We initiated no new positions during the month and neither did we sell any of our existing holdings. The only trade that we made was to increase the weighting of Osram, a ‘Special Opportunities’ position. Simply put, given the share price sell-off during May and the early part of June, we saw the risk/reward as increasingly favourable; there is substantial upside in the scenario of a private equity takeover and, in our view, only limited downside to a fundamental fair value if a deal doesn’t happen.
There were a few notable contributors and detractors during the month that are worth mentioning. First, SAP, the German software company and one of our largest positions, outperformed strongly during the month. In the short term, it is clear that SAP has received a boost from equity market strength, central bank accommodation and from Elliot’s recent public backing. We however, are far more interested in long term prospects and continue to see a defensive business model with prospects for a significant improvement in profitability and return on capital over a multi-year view. Second, Grifols performed well. The major short term trigger for this strong performance was the company’s Investor Day where they outlined continued strong growth in demand for their products as well as an intention to delever the balance sheet and to improve margins in the long term. As with SAP, we applaud Grifols’ willingness to think about the business and about capital allocation on a long term view. Finally, Assa Abloy also deserves a mention.

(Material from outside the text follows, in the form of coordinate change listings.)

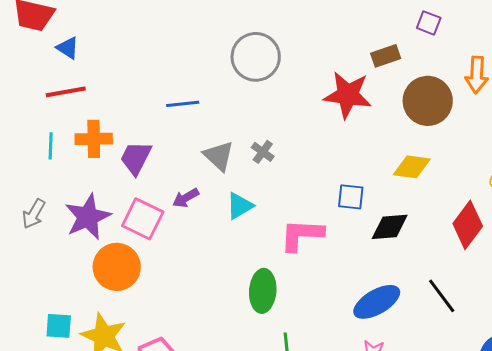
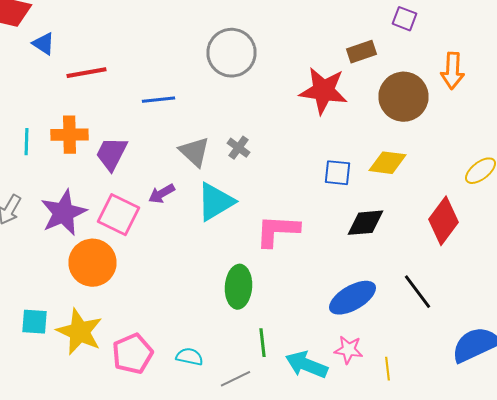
red line: (66, 92) -> (86, 73), moved
blue square: (351, 197) -> (338, 173), moved
cyan triangle: (240, 206) -> (216, 202), size x1.4

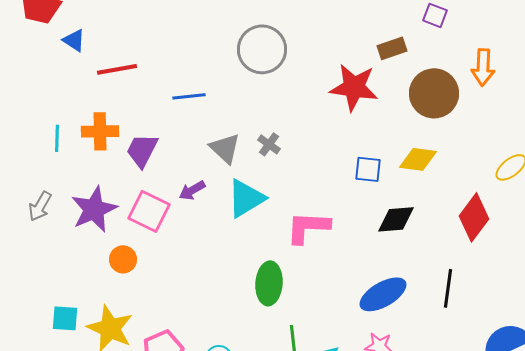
orange circle: (92, 263) -> (123, 259), size x0.6
black line: (418, 292) -> (448, 288), turned 45

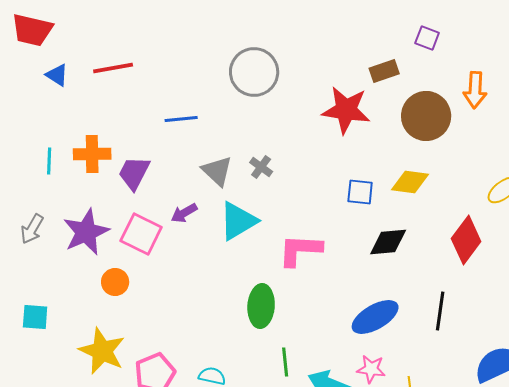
blue triangle: (74, 40) -> (57, 75), moved
red line: (117, 69) -> (113, 68), moved
cyan square: (65, 318) -> (35, 317), moved

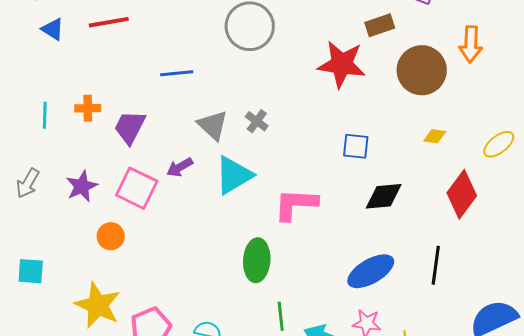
orange cross: (92, 154) -> (88, 108), size x0.7
yellow diamond: (410, 182) -> (435, 136), moved, size x0.6
purple star: (86, 232) -> (82, 186), size x0.7

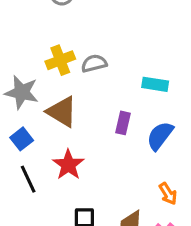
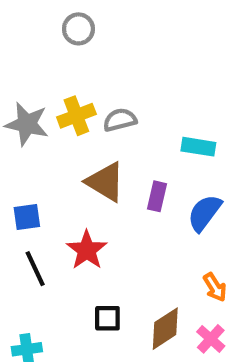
gray star: (22, 92) -> (27, 124), moved
brown triangle: (62, 112) -> (105, 182), moved
blue square: (22, 139) -> (27, 217), turned 30

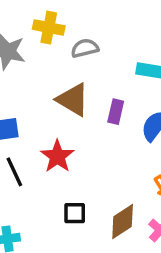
yellow cross: (76, 116) -> (49, 28), moved, turned 32

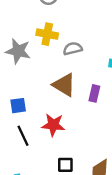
red star: (57, 156) -> (53, 125), turned -30

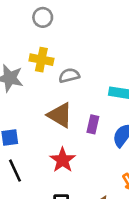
red star: (53, 125) -> (63, 160), moved, turned 30

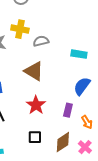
purple rectangle: (93, 124) -> (68, 110), moved

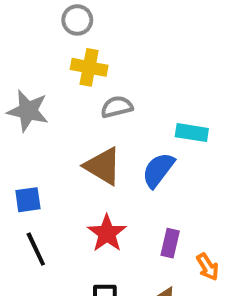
yellow cross: (20, 29) -> (89, 67), moved
blue semicircle: (82, 86) -> (158, 170), moved

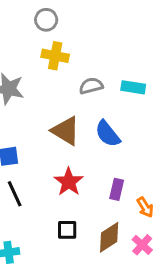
gray semicircle: (117, 107) -> (91, 86), moved
cyan rectangle: (192, 133) -> (133, 87), moved
blue semicircle: (158, 170) -> (108, 134), turned -76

Our investment thesis on Assa Abloy is based around a stable and predictable business model (selling locks, mostly for replacement use rather than for the new build market) alongside an attractive, multi-year replacement cycle as consumers and businesses upgrade from (electro-) mechanical locks to smart locks. Over the last month, the shares have bounced after a weak May.
From the list of detractors, Vivendi is worthy of comment. Having announced strong results both at their recent full year numbers (February) and at the Q1 stage (April), the shares have given back some ground in recent months for non-fundamental reasons. Essentially, the market is concerned over apparent delays in the process to sell a significant minority stake in their currently 100% owned business Universal Music Group (UMG). It is worth mentioning that we are invested in Vivendi primarily on account of the long term attractions that we see in the music content ownership (as opposed to distribution) business. In reality, we are fairly indifferent as to whether Vivendi sell this stake now, in 12 months’ time, or even don’t sell it at all. It is the long term fundamental value that we are far more interested in.
As described above, June was a relatively quiet month for trading on the Trust. This was largely because we are happy with our current positioning. We continue to allocate an appropriate portion of our time to the identification and thorough research of new ideas, but we have not recently found anything that we see as more attractive than our current holdings.